Christopher Morley looks at the people responsible for bringing Doctor Who to the screen, in both 2005 and 1963.


Some of those who tuned in to watch Doctor Who return to our screens in 2005's Rose were probably blissfully unaware that the Time Lord with a Mancunian accent had actually already lived many other lives up to that point! The process of rebooting/continuing the programme was something of a labour of love for show-runner Russell T Davies, though not without its challenges.



Persuading the BBC to allow him another crack at the Doctor in the first place might be viewed as his first real victory given Michael Grade's vehement opposition to it during his time at the head of the Corporation in the late Eighties- which must at least in part have led to the post- Survival cancellation of the programme as it stood back then..........luckily he had supporters in Head of Drama Jane Tranter & Controller of BBC One Lorraine Heggessey! As Tranter told BAFTA:
"Once Russell said he wanted to do it there was never a moment of looking back."
Heggessey championed the man at the helm too- calling him an "absolute Doctor Who fanatic". He had indeed been pushing since the early Nineties for the Doctor's return to our screens as accompaniment to tea on a Saturday night, & used a BBC statement announcing the big return to inform the public that...
"I grew up watching Doctor Who, hiding behind the sofa like so many others. He's had a good rest and now it's time to bring him back. The new series will be fun, exciting, contemporary and scary."

He then took the decision not to give Paul McGann a call to reprise his role as the Eighth Doctor. Speaking at a BFI event featuring a screening of the 1996 Doctor Who film, McGann implied that he would have returned had he been asked, and speaking to the Radio Times following his return to the role for The Night Of The Doctor, he said...
"that was the first phone call - or any kind of contact - that I'd had since '96 from anyone associated with Doctor Who. You have to see it from my perspective. I don't expect the phone to ring. Why should I?"
Christopher Eccleston was then cast as the Ninth Doctor, having previously worked with Davies on The Second Coming, with no regeneration sequence showing the transition between Doctors.



This was later hailed as an inspired choice by the Daily Mirror's Matt Goddard:
"By avoiding the Ninth Doctor’s regeneration Davies let us discover the Doctor just as viewers did in 1963 and leaving all manner of mysteries to this day."
Quite true, & entirely fitting as we now move on to look at those who launched Doctor Who in the first place!


The birth of the programme was not without its stumbling blocks either, as we'll soon discover. November 23rd 1963 saw viewers get their first glimpse of a benevolent traveling alien known only as The Doctor, and followed the adventures he and his human companions had through time and space.

Originally developed by Canadian Sydney Newman, BBC’s head of drama, the day-to-day creation of the show’s first season fell to script department head Donald Wilson, BBC staff writers C. E. Webber and Anthony Coburn, story editor David Whitaker, and producer Verity Lambert.
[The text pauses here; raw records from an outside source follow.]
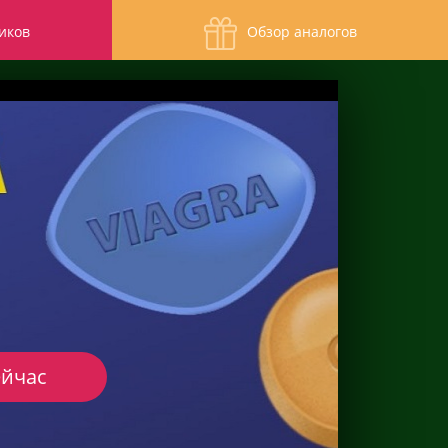
иков
Обзор аналогов
ейчас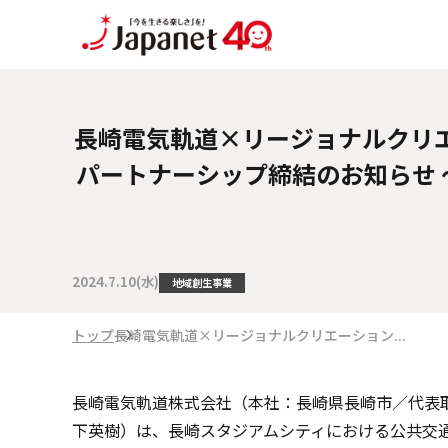
長崎電気軌道×リージョナルクリ
パートナーシップ締結のお知らせ 
2024.7.10(水)
地域創生事業
トップ
長崎電気軌道×リージョナルクリエーション...
長崎電気軌道株式会社（本社：長崎県長崎市／代表
下英樹）は、長崎スタジアムシティにおける公共交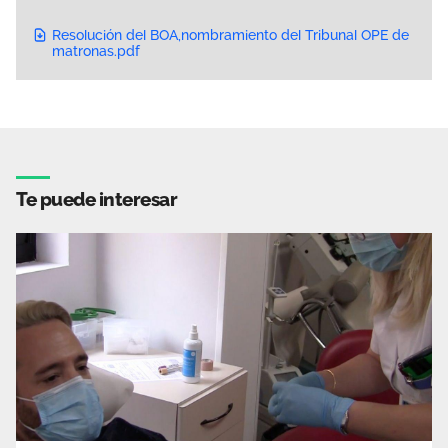
Resolución del BOA,nombramiento del Tribunal OPE de
matronas.pdf
Te puede interesar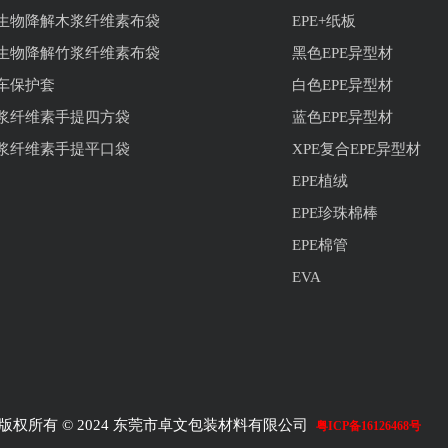
生物降解木浆纤维素布袋
EPE+纸板
生物降解竹浆纤维素布袋
黑色EPE异型材
车保护套
白色EPE异型材
浆纤维素手提四方袋
蓝色EPE异型材
浆纤维素手提平口袋
XPE复合EPE异型材
EPE植绒
EPE珍珠棉棒
EPE棉管
EVA
版权所有 © 2024 东莞市卓文包装材料有限公司
粤ICP备16126468号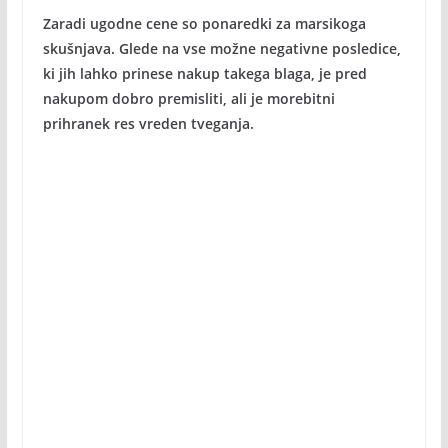
Zaradi ugodne cene so ponaredki za marsikoga
skušnjava. Glede na vse možne negativne posledice,
ki jih lahko prinese nakup takega blaga, je pred
nakupom dobro premisliti, ali je morebitni
prihranek res vreden tveganja.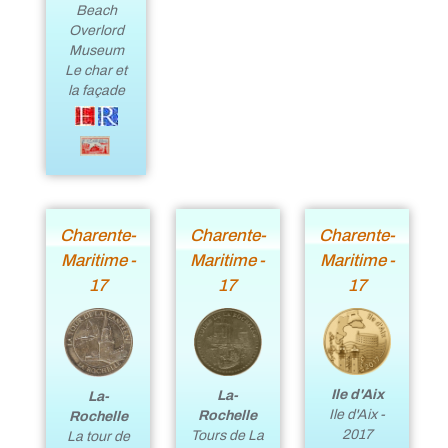
Beach
Overlord
Museum
Le char et
la façade
Charente-
Charente-
Charente-
Maritime -
Maritime -
Maritime -
17
17
17
Ile d'Aix
La-
La-
Ile d'Aix -
Rochelle
Rochelle
2017
Tours de La
La tour de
Having secured William Hartnell's services in portraying the Doctor, there was the relative inexperience of the production team to consider. Not to mention the fact that one of them was a woman in a traditionally male-dominated industry! In fact when she produced the first episode of Doctor Who, Verity Lambert was the only female producer at the BBC, as well as being the youngest at 28.


Director Waris Hussein was also a fairly recent Cambridge graduate, & would later recall helming An Unearthly Child as...
"...a very peculiar sensation, being that age and having to control a whole show. In those days we shot continuously on four cameras with very few breaks in the tape. You had to know exactly what you were doing. It was almost mathematical in its strategy."
It's fair to say he had certain other misgivings too! Having forged a friendship with Lambert he went on to add that...
"I walked into her office having read these four scripts and I was shocked because I didn’t know what to do with them. The first one [An Unearthly Child] was fine – introducing the characters, the school and the peculiarity of the junkyard, and the phonebox that then becomes the TARDIS. What I didn’t know how to cope with was the three following episodes about the quest for fire. I mean, look, you graduate from Cambridge with honours and you’re directing this piece about cavemen in skins. I thought, ‘Where have I landed up in my life?’"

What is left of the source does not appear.